Try running this model on NPU by using the corresponding `litertlm` file and setting your EngineConfig’s backend and visionBackend to NPU. To check if your phone’s NPU is supported see this [guide](https://ai.google.dev/edge/litert/next/npu).

## Desktop 

To build a Desktop application, C++ is the current recommendation.
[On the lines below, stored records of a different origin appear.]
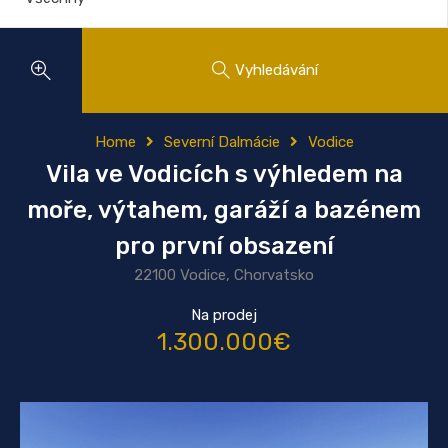
Vyhledávání
Home
Severní Dalmácie
Vodice
Vila ve Vodicích s výhledem na
moře, výtahem, garáží a bazénem
pro první obsazení
22100 Vodice, Chorvatsko
Na prodej
1.300.000€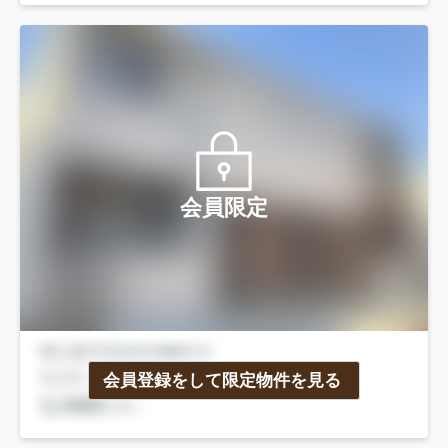
会員限定
会員登録をして限定物件を見る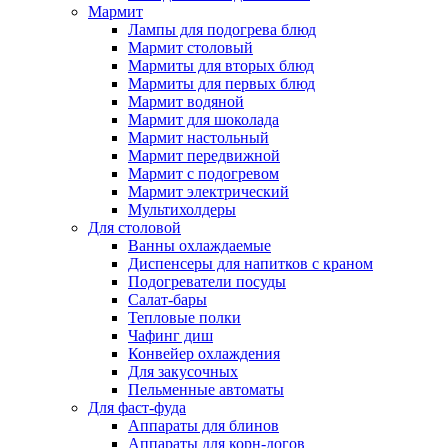
Мармит
Лампы для подогрева блюд
Мармит столовый
Мармиты для вторых блюд
Мармиты для первых блюд
Мармит водяной
Мармит для шоколада
Мармит настольный
Мармит передвижной
Мармит с подогревом
Мармит электрический
Мультихолдеры
Для столовой
Ванны охлаждаемые
Диспенсеры для напитков с краном
Подогреватели посуды
Салат-бары
Тепловые полки
Чафинг диш
Конвейер охлаждения
Для закусочных
Пельменные автоматы
Для фаст-фуда
Аппараты для блинов
Аппараты для корн-догов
See the following code sample.

```cpp
// Create engine with proper multimodality backend.
auto engine_settings = EngineSettings::CreateDefault(
    model_assets,
    /*backend=*/litert::lm::Backend::CPU,
    /*vision_backend*/litert::lm::Backend::GPU,
);

// Send message to the LLM with image data.
absl::StatusOr<Message> model_message = (*conversation)->SendMessage(
    JsonMessage{
        {"role", "user"},
        {"content", { // Now content must be an array.
          {{"type", "text"}, {"text", "Describe the following image: "}},
          {{"type", "image"}, {"path", "/file/path/to/image.jpg"}}
        }},
    });
CHECK_OK(model_message);

// Print the model message.
std::cout << *model_message << std::endl;
```

# Performance

## Android

Benchmarked on Xiaomi 17 Pro Max.


<table border="1">
  <tr>
   <th style="text-align: left">Backend</th>
   <th style="text-align: left">Quantization scheme</th>
   <th style="text-align: left">Context length</th>
   <th style="text-align: left">Prefill (tokens/sec)</th>
   <th style="text-align: left">Decode (tokens/sec)</th>
   <th style="text-align: left">Time-to-first-token (sec)</th>
   <th style="text-align: left">Memory (RSS in MB)</th>
   <th style="text-align: left">Model size (MB)</th>
   <th style="text-align: left">Model File</th>
  </tr>
  <tr>
<td><p style="text-align: left">GPU</p></td>
<td><p style="text-align: left">dynamic_int8</p></td>
<td><p style="text-align: right">1280</p></td>
<td><p style="text-align: right">2,220 tk/s</p></td>
<td><p style="text-align: right">64 tk/s</p></td>
<td><p style="text-align: right">0.55 s</p></td>
<td><p style="text-align: right">1766 MB</p></td>
<td><p style="text-align: right">1103 MB</p></td>
<td><p style="text-align: left"><a style="text-decoration: none" href="https://huggingface.co/litert-community/FastVLM-0.5B/resolve/main/FastVLM-0.5B.litertlm">&#128279;</a></p></td>
</tr>

<tr>
<td><p style="text-align: left">NPU</p></td>
<td><p style="text-align: left">dynamic_int8</p></td>
<td><p style="text-align: right">1280</p></td>
<td><p style="text-align: right">11,272 tk/s</p></td>
<td><p style="text-align: right">106 tk/s</p></td>
<td><p style="text-align: right">0.12 s</p></td>
<td><p style="text-align: right">925 MB</p></td>
<td><p style="text-align: right">899 MB</p></td>
<td><p style="text-align: left"><a style="text-decoration: none" href="https://huggingface.co/litert-community/FastVLM-0.5B/resolve/main/FastVLM-0.5B.sm8850.litertlm">&#128279;</a></p></td>
</tr>

</table>



Notes:
* Model Size: measured by the size of the file on disk.
* TTFT includes encoding time for 1 image and corresponding text prompt.
* Benchmark is run with cache enabled and initialized. During the first run, the latency and memory usage may differ.